VfB Stuttgart

Was Markus Weinzierl in seiner Zeit beim VfB Stuttgart gelernt hat

Training FC Augsburg
Spürt beim FC Augsburg «den Nach-Hause-Kommer-Effekt»: Trainer Markus Weinzierl kommt zum Training. Foto: Sven Hoppe/dpa © Sven Hoppe

Markus Weinzierl ist nach eigenem Empfinden nicht mehr der gleiche Trainer wie bei seinem ersten Engagement beim FC Augsburg. «Natürlich bin ich nicht mehr der Gleiche, weil ich viel erlebt habe. Ich gehe selbstkritisch und reflektiert mit meiner Vergangenheit um. Jeder Trainer profitiert vom Erlebten», sagte der 46-Jährige dem «kicker» vor dem Wiedersehen mit dem VfB Stuttgart am Freitag (07. Mai/20.30 Uhr). «Erfahrene Trainer haben gegenüber jungen einen großen Vorsprung. Alles, was du zum zweiten oder dritten Mal erlebst, kannst du souveräner meistern.
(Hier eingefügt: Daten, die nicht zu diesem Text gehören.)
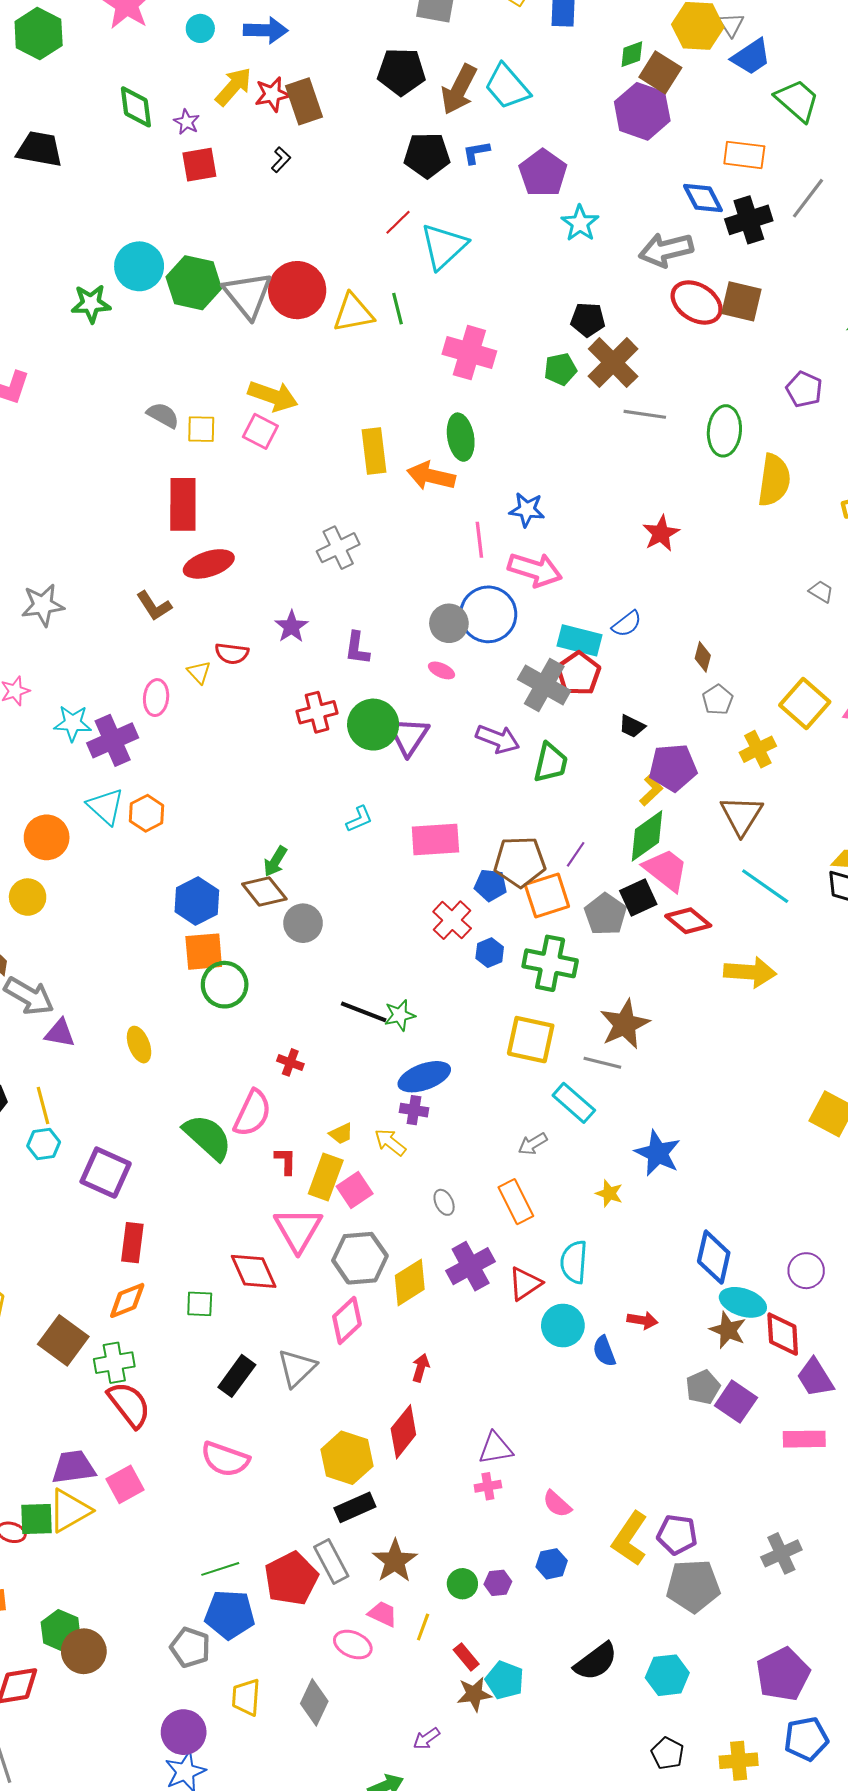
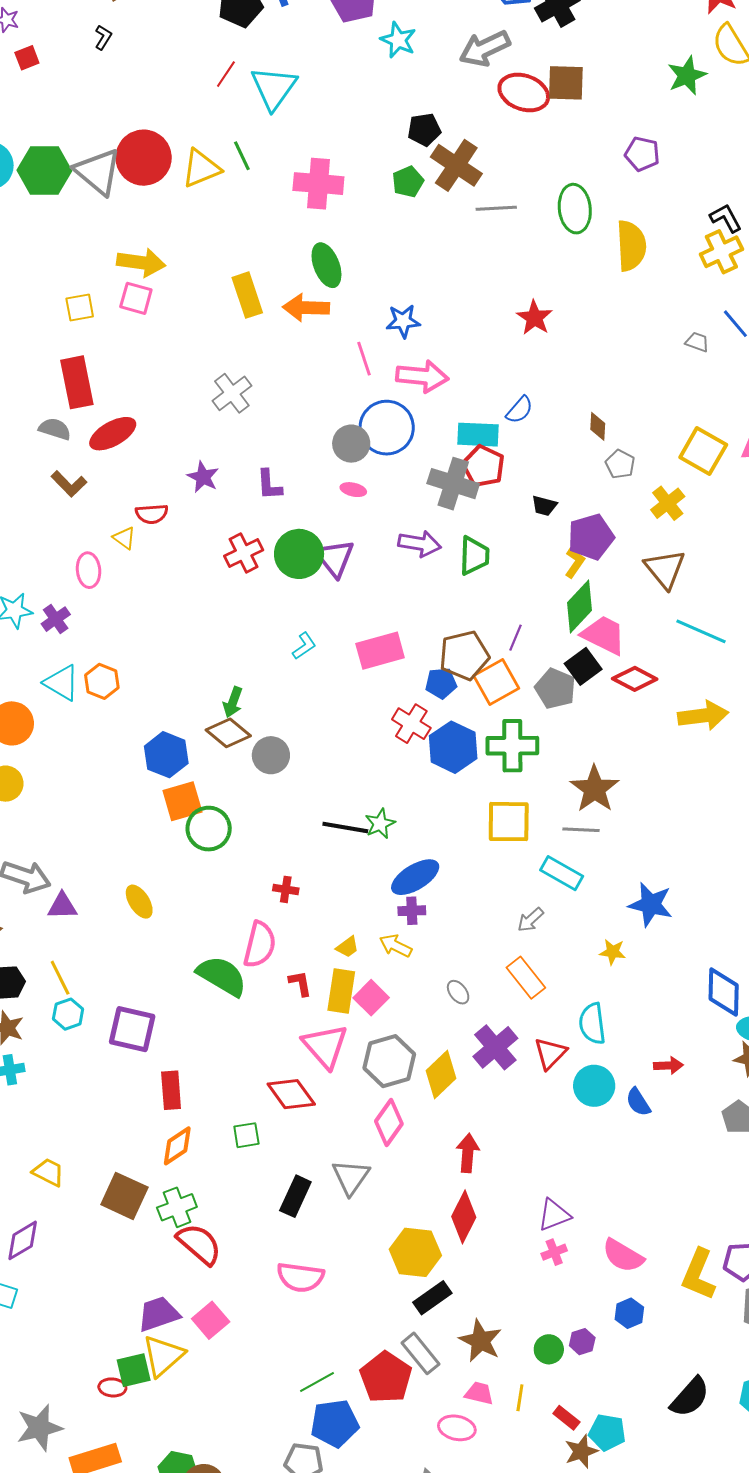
red square: (199, 165) -> (27, 58), size x0.7
gray semicircle: (163, 415) -> (55, 429), moved
purple cross: (113, 740) -> (56, 619), size x0.6
blue hexagon: (490, 953) -> (453, 747), size x1.8
red arrow: (421, 1368) -> (468, 1153), size x1.4
pink semicircle: (557, 1504) -> (623, 1256), size x1.4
Beim ersten Mal ist es am schwierigsten.»

Weinzierl hatte den FCA in der Bundesliga schon mal vier Jahre lang betreut und damals einen couragierten Umschaltfußball gepflegt. 2016 wechselte er nach wochenlangem Vertragspoker und «Nebengeräuschen», wie er es bei seiner Vorstellung in der vergangenen Woche selbst ausdrückte, erst gegen eine Zahlung von angeblich rund drei Millionen Euro Ablöse zum FC Schalke 04. Danach arbeitete Weinzierl auch beim VfB. Vergangenen Sonntag holte ihn der vom Abstieg bedrohte Fußball-Bundesligist nach der Trennung von Heiko Herrlich zurück nach Augsburg.

Er habe auf Schalke und beim VfB Stuttgart viel gelernt, sagte Weinzierl, etwa «wie wichtig Kommunikation ist». Es heiße bei Misserfolg schnell, man habe nicht ausreichend kommuniziert. «Aber mit einem Kader von 30 Profis ist es schwierig, allen gerecht zu werden. Für mich ist wichtig, eine gute Kaderstruktur zu haben, in der jeder Spieler seine Rolle hat», sagte Weinzierl.